Hardly surprising, Van Veeteren thought. The gallery was due to open in five minutes – and even if there were not going to be masses of people tramping restlessly up and down outside, there might just be the odd citizen of Kaalbringen with an interest in culture and nothing better to do on a Saturday morning to look after.
He waited for a while. Then he adjusted his cap and sun glasses and got out of the car.
Christopher Nolan answered the third ring on the bell. He was wrapped up in a yellow bath towel and wearing slippers.
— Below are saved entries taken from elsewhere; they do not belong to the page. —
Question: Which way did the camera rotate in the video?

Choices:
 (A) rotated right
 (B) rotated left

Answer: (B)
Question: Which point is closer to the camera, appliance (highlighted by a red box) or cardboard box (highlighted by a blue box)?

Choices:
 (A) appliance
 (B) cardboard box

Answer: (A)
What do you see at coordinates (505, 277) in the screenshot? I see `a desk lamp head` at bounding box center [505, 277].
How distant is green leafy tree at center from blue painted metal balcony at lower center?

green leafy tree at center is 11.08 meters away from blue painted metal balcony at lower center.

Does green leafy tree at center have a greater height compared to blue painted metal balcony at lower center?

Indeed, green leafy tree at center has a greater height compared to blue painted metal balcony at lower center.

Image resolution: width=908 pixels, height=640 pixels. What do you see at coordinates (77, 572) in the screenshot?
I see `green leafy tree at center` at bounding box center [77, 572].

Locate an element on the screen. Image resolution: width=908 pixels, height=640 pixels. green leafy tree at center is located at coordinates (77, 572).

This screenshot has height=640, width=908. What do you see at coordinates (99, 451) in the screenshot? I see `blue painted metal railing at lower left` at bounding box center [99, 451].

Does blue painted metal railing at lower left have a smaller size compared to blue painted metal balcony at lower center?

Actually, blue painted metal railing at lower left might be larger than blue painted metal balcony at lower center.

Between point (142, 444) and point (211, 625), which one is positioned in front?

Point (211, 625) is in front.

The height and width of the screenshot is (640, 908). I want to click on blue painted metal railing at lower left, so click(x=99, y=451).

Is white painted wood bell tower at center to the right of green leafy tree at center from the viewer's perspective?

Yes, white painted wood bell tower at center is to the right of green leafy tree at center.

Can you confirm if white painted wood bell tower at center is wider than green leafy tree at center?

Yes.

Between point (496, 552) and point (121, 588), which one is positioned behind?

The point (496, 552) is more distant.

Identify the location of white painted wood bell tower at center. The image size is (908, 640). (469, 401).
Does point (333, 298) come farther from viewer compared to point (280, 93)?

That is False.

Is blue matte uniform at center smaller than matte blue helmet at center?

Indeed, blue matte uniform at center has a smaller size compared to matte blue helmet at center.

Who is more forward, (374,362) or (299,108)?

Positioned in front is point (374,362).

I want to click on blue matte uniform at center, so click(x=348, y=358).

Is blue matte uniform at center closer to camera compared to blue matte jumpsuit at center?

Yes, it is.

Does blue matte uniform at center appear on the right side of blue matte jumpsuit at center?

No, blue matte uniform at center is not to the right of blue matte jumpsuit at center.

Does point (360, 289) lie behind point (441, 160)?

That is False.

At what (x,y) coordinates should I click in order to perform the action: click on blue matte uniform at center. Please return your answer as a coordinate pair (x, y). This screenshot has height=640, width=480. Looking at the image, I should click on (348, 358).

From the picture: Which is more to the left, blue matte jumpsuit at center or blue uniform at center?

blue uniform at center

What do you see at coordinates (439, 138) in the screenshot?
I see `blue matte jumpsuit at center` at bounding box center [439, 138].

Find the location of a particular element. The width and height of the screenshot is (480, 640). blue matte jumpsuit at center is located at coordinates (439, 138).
Water was dripping off him.
‘I was in the shower,’ he said. ‘What do you want?’
‘My apologies,’ said Van Veeteren holding out the card. ‘I’m looking for this address, but I seem to have got lost. Could you possibly . . . ?’
Nolan dried his hands on the towel, took hold of the card and tried to read it. Found a pair of glasses on a hall table and tried again.
‘Singerstraat? Is that supposed to be here in Rikken?’
‘That’s what I was told.’
Nolan took off his glasses and frowned.
‘Never heard of it. I’m sorry, but I’m afraid you’ll have to ask somebody else. But I doubt if it’s anywhere around here.’
Van Veeteren nodded, looked concerned and took back the card.
‘I’m
sorry to have dragged you out of the shower.’
‘No problem,’ Nolan assured him. ‘I’m going straight back in.’
He looked at Van Veeteren for a second, then closed the door.
DeKlerk and Stiller were at their desks in the police station when he entered from Kleinmarkt.
‘I heard about your doubts,’ he began.
‘Doubts?’ said deKlerk. ‘Hmm, I don’t know if one could call them—’
‘Call them whatever you like. You seem to doubt my mental faculties in any case. I don’t.’
‘I don’t think . . .’ began Stiller.
‘We’re waiting for a reply from England,’ said deKlerk. ‘Obviously, we need to be absolutely certain about matters before we go any further.’
He made a half-hearted gesture that presumably meant Van Veeteren was welcome to sit down if he wanted to.
But he didn’t.
‘I know about that,’ he said instead. ‘But I think the question ought to be resolved a little more quickly. Here you are, these are his fingerprints.’
He took the little plastic bag with the card from his inside pocket.
‘Fingerprints . . . Really?’ said deKlerk.
‘Hennan’s prints are in the register in Maardam,’ said Van Veeteren. ‘I thought I could let you look after this – it shouldn’t take more than a couple of hours, given modern-day technology. I assume you have a computer?’
He could have sworn that deKlerk blushed.
Serves him right, he thought.
‘Of course,’ said Stiller. ‘Obviously, we can fix this straight away. How did you—’
‘Never mind that,’ said Van Veeteren, interrupting him. ‘But don’t lose the card – I didn’t take a copy. I suggest you contact us at Bausen’s place when you get confirmation.’
‘Yes . . . Of course,’ stammered deKlerk. ‘Would you like a—’
‘No, thank you.’
He remembered one more thing when he got as far as the doorway. He turned round and stared hard at the chief of police.
‘If we get confirmation,’ he said. ‘If Hennan’s and Nolan’s fingerprints are the same, I recommend that you arrange to keep watch on them. It would be most annoying if the bird flew the nest just when we have quite a lot of officers on the case.’